» Exercise
In full and without deviation, reproduce the records that follow.

» Entries shown
=== Section Start ===

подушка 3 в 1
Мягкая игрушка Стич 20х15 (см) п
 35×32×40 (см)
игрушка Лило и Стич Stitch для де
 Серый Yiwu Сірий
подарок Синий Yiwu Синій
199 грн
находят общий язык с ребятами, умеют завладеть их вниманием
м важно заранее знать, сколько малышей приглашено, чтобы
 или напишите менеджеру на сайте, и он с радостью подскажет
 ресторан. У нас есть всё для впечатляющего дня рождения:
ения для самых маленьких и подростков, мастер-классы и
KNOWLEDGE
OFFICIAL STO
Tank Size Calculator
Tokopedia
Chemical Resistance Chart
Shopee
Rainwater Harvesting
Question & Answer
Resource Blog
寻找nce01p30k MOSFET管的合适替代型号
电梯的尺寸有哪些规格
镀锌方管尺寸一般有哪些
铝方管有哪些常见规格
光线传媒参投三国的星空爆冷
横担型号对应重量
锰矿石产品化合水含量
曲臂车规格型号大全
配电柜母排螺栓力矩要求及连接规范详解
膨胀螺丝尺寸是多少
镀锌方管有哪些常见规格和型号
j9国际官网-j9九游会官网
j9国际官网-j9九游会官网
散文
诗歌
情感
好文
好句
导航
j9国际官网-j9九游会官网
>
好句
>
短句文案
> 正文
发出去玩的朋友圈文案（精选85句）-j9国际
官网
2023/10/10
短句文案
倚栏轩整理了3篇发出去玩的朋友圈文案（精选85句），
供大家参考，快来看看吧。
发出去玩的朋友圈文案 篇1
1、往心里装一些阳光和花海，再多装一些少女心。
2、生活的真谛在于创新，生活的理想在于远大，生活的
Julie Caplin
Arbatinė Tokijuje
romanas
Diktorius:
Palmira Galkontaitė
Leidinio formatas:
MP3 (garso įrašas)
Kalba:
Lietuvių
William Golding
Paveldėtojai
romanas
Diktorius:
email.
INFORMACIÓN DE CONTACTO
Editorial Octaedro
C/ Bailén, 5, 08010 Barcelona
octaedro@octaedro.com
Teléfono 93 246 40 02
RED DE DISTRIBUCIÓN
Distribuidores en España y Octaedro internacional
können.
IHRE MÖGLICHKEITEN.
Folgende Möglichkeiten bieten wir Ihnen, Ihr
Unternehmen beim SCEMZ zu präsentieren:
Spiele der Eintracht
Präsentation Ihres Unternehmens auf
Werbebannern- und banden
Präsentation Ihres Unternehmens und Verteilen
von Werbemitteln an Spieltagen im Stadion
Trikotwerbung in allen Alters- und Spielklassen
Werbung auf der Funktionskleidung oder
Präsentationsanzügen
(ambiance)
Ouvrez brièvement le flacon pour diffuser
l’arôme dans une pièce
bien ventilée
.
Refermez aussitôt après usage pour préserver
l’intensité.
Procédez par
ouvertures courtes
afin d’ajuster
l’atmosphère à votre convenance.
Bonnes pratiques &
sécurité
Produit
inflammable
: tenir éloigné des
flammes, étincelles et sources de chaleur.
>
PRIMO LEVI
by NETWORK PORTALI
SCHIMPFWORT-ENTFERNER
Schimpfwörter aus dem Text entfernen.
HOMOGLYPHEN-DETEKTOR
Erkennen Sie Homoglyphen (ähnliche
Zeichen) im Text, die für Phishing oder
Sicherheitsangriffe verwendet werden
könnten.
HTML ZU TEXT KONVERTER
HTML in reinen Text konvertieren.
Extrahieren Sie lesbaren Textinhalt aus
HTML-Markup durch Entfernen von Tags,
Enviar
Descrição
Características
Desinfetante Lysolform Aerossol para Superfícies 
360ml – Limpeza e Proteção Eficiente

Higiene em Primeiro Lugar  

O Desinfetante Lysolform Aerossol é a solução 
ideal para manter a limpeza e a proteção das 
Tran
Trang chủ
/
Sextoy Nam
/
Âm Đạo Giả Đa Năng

=== Section End ===

» Solution
подушка 3 в 1
Мягкая игрушка Стич 20х15 (см) п
 35×32×40 (см)
игрушка Лило и Стич Stitch для де
 Серый Yiwu Сірий
подарок Синий Yiwu Синій
199 грн
находят общий язык с ребятами, умеют завладеть их вниманием
м важно заранее знать, сколько малышей приглашено, чтобы
 или напишите менеджеру на сайте, и он с радостью подскажет
 ресторан. У нас есть всё для впечатляющего дня рождения:
ения для самых маленьких и подростков, мастер-классы и
KNOWLEDGE
OFFICIAL STO
Tank Size Calculator
Tokopedia
Chemical Resistance Chart
Shopee
Rainwater Harvesting
Question & Answer
Resource Blog
寻找nce01p30k MOSFET管的合适替代型号
电梯的尺寸有哪些规格
镀锌方管尺寸一般有哪些
铝方管有哪些常见规格
光线传媒参投三国的星空爆冷
横担型号对应重量
锰矿石产品化合水含量
曲臂车规格型号大全
配电柜母排螺栓力矩要求及连接规范详解
膨胀螺丝尺寸是多少
镀锌方管有哪些常见规格和型号
j9国际官网-j9九游会官网
j9国际官网-j9九游会官网
散文
诗歌
情感
好文
好句
导航
j9国际官网-j9九游会官网
>
好句
>
短句文案
> 正文
发出去玩的朋友圈文案（精选85句）-j9国际
官网
2023/10/10
短句文案
倚栏轩整理了3篇发出去玩的朋友圈文案（精选85句），
供大家参考，快来看看吧。
发出去玩的朋友圈文案 篇1
1、往心里装一些阳光和花海，再多装一些少女心。
2、生活的真谛在于创新，生活的理想在于远大，生活的
Julie Caplin
Arbatinė Tokijuje
romanas
Diktorius:
Palmira Galkontaitė
Leidinio formatas:
MP3 (garso įrašas)
Kalba:
Lietuvių
William Golding
Paveldėtojai
romanas
Diktorius:
email.
INFORMACIÓN DE CONTACTO
Editorial Octaedro
C/ Bailén, 5, 08010 Barcelona
octaedro@octaedro.com
Teléfono 93 246 40 02
RED DE DISTRIBUCIÓN
Distribuidores en España y Octaedro internacional
können.
IHRE MÖGLICHKEITEN.
Folgende Möglichkeiten bieten wir Ihnen, Ihr
Unternehmen beim SCEMZ zu präsentieren:
Spiele der Eintracht
Präsentation Ihres Unternehmens auf
Werbebannern- und banden
Präsentation Ihres Unternehmens und Verteilen
von Werbemitteln an Spieltagen im Stadion
Trikotwerbung in allen Alters- und Spielklassen
Werbung auf der Funktionskleidung oder
Präsentationsanzügen
(ambiance)
Ouvrez brièvement le flacon pour diffuser
l’arôme dans une pièce
bien ventilée
.
Refermez aussitôt après usage pour préserver
l’intensité.
Procédez par
ouvertures courtes
afin d’ajuster
l’atmosphère à votre convenance.
Bonnes pratiques &
sécurité
Produit
inflammable
: tenir éloigné des
flammes, étincelles et sources de chaleur.
>
PRIMO LEVI
by NETWORK PORTALI
SCHIMPFWORT-ENTFERNER
Schimpfwörter aus dem Text entfernen.
HOMOGLYPHEN-DETEKTOR
Erkennen Sie Homoglyphen (ähnliche
Zeichen) im Text, die für Phishing oder
Sicherheitsangriffe verwendet werden
könnten.
HTML ZU TEXT KONVERTER
HTML in reinen Text konvertieren.
Extrahieren Sie lesbaren Textinhalt aus
HTML-Markup durch Entfernen von Tags,
Enviar
Descrição
Características
Desinfetante Lysolform Aerossol para Superfícies 
360ml – Limpeza e Proteção Eficiente

Higiene em Primeiro Lugar  

O Desinfetante Lysolform Aerossol é a solução 
ideal para manter a limpeza e a proteção das 
Tran
Trang chủ
/
Sextoy Nam
/
Âm Đạo Giả Đa Năng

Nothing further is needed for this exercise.